## [Task]
Reproduce word for word the lines between those holding "como nos lembrou São João XXIII." and "tudo fará para que ao assunto seja devidamen", inclusive, and nothing else from the data below.

## [Stored data]
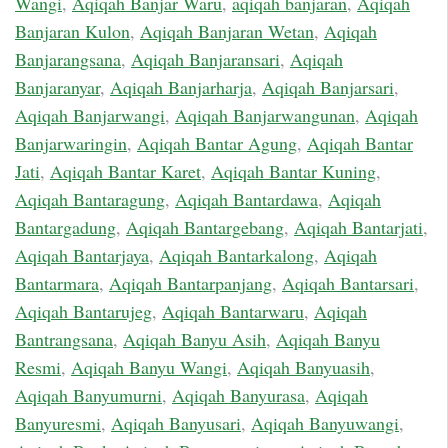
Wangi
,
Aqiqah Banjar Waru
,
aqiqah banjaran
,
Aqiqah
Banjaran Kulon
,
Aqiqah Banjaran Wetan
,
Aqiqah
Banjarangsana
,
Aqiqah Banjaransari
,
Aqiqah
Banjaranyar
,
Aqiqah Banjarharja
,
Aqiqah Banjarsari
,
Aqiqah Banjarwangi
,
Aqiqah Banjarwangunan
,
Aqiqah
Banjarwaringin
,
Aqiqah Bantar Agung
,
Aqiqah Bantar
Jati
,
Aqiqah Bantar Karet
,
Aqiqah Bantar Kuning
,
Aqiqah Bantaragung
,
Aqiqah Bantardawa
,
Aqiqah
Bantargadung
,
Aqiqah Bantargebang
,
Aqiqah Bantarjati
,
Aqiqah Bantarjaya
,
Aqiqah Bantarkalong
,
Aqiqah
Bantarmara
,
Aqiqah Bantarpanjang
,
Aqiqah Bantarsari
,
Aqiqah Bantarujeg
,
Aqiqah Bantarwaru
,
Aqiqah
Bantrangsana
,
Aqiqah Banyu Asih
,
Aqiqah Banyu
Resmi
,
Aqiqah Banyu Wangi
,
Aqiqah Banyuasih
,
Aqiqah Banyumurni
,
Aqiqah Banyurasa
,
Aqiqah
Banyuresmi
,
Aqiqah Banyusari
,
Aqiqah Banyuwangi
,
==
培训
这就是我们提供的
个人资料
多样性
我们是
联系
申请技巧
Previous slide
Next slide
--
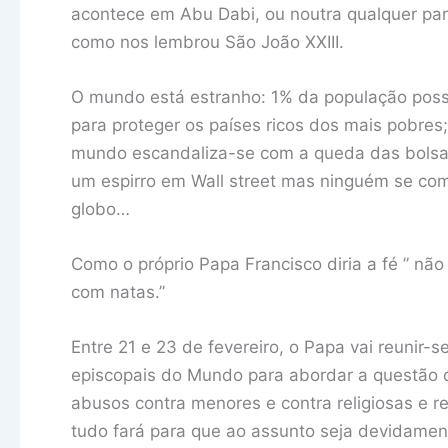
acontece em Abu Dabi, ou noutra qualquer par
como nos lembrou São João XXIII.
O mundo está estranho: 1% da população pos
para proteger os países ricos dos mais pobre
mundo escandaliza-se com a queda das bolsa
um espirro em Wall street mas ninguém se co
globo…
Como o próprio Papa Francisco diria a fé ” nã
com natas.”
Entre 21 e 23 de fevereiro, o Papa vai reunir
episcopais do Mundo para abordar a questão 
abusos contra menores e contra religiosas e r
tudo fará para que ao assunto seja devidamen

## [Result]
como nos lembrou São João XXIII.
O mundo está estranho: 1% da população pos
para proteger os países ricos dos mais pobre
mundo escandaliza-se com a queda das bolsa
um espirro em Wall street mas ninguém se co
globo…
Como o próprio Papa Francisco diria a fé ” nã
com natas.”
Entre 21 e 23 de fevereiro, o Papa vai reunir
episcopais do Mundo para abordar a questão 
abusos contra menores e contra religiosas e r
tudo fará para que ao assunto seja devidamen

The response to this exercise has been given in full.